* _The task_
Retype exactly what runs from the first line of the data to the line with "enfrentamiento anterior el", keeping both of those lines and skipping pictures.

* _Provided information_
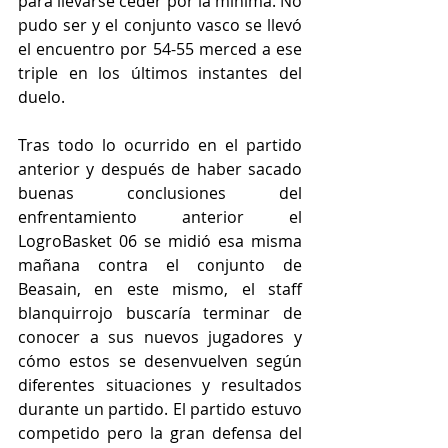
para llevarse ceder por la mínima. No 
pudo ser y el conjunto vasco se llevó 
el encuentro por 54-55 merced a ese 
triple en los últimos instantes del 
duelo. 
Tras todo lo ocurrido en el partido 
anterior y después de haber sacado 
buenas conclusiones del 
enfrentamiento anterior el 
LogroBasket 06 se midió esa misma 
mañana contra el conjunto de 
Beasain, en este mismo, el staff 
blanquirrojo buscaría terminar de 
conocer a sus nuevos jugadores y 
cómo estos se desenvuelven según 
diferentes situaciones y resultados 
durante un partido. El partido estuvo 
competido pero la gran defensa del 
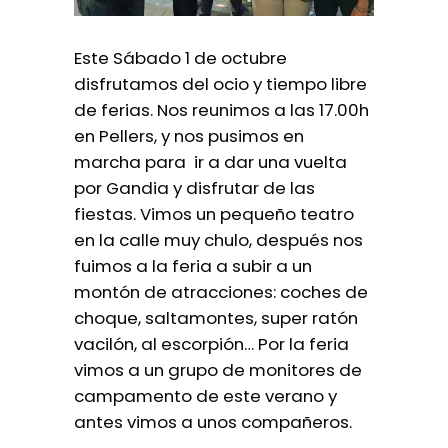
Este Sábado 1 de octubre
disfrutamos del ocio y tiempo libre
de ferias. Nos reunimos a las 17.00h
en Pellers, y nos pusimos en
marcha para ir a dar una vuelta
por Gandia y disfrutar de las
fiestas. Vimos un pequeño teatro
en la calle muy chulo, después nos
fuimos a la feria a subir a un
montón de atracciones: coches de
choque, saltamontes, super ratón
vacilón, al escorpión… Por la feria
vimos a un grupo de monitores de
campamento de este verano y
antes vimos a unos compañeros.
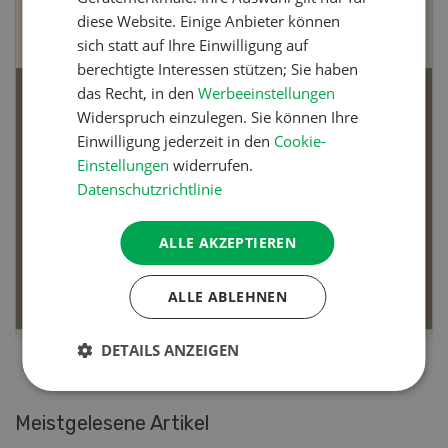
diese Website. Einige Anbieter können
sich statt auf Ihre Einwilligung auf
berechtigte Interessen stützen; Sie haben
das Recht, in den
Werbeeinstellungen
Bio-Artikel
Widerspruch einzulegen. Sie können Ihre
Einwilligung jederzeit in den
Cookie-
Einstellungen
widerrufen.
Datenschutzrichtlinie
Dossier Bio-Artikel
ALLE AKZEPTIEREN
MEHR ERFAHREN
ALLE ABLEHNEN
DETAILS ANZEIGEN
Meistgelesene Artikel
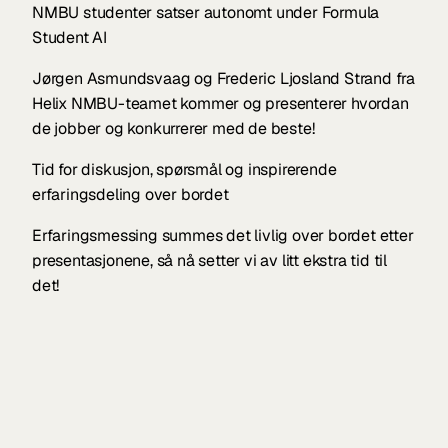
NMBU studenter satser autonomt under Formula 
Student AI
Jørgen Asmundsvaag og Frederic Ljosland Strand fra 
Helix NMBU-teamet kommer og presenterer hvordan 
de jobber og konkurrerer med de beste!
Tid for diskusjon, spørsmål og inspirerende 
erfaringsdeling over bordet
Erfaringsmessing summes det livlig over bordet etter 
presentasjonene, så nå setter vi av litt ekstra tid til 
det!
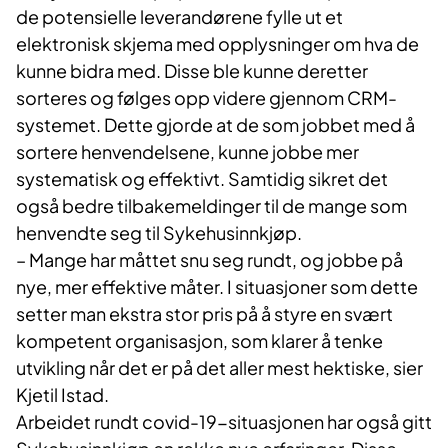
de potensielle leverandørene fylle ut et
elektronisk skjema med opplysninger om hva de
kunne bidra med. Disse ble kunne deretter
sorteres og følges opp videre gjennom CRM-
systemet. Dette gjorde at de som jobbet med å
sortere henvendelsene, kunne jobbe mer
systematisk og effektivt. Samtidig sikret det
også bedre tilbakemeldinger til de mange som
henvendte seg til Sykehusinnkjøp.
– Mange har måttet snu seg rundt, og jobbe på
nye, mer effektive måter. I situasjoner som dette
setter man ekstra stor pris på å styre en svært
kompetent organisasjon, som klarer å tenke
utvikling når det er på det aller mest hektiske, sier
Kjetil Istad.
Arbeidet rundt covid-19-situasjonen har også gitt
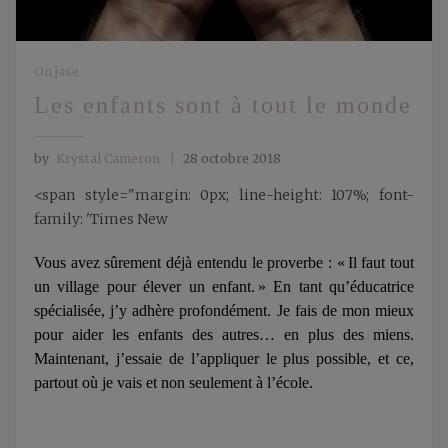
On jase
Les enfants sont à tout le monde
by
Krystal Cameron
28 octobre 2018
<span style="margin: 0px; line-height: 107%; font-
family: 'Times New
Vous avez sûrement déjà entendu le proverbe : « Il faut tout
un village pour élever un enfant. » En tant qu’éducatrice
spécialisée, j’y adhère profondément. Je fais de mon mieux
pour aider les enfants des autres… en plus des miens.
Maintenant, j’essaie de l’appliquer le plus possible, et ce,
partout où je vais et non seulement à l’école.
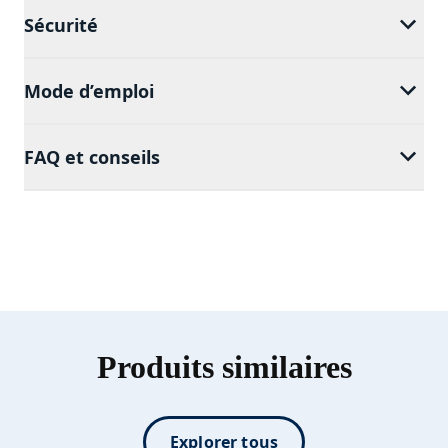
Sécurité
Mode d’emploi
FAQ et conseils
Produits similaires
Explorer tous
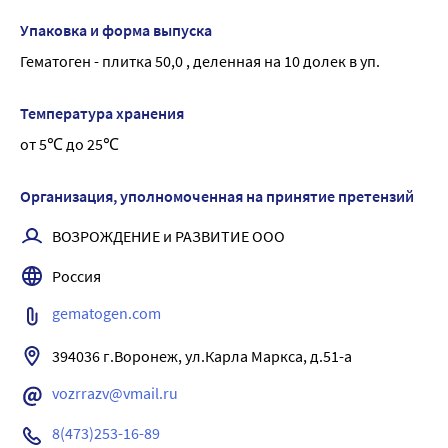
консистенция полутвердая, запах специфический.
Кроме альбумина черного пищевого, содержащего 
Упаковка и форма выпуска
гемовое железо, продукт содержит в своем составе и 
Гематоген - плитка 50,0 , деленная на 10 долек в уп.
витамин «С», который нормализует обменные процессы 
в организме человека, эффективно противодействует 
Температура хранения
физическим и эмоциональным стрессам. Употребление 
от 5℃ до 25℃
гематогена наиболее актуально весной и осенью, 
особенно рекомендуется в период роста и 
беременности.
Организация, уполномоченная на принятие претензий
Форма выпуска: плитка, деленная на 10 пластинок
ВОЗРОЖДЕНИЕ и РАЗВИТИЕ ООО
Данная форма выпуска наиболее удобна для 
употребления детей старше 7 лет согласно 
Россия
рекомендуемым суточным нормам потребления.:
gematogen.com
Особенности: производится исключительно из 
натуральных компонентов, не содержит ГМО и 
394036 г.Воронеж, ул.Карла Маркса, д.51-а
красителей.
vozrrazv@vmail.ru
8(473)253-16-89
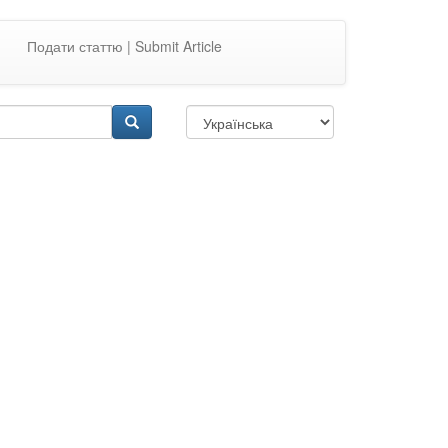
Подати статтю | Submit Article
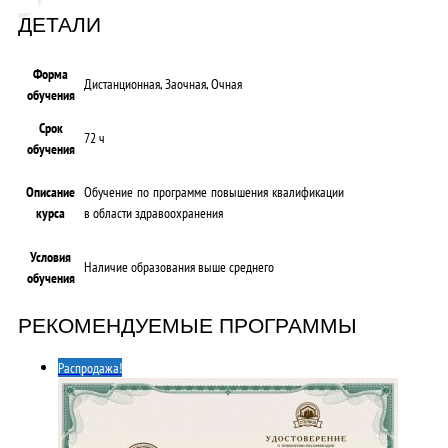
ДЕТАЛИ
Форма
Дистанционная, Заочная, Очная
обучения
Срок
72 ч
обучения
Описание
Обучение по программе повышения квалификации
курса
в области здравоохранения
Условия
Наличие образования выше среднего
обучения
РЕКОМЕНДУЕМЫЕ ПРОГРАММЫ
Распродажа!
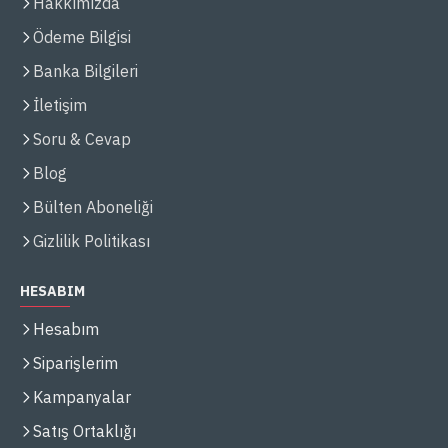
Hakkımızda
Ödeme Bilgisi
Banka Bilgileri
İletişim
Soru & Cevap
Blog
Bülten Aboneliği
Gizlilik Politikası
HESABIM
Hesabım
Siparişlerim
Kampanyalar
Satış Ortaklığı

* _Task response_
para llevarse ceder por la mínima. No 
pudo ser y el conjunto vasco se llevó 
el encuentro por 54-55 merced a ese 
triple en los últimos instantes del 
duelo. 
Tras todo lo ocurrido en el partido 
anterior y después de haber sacado 
buenas conclusiones del 
enfrentamiento anterior el 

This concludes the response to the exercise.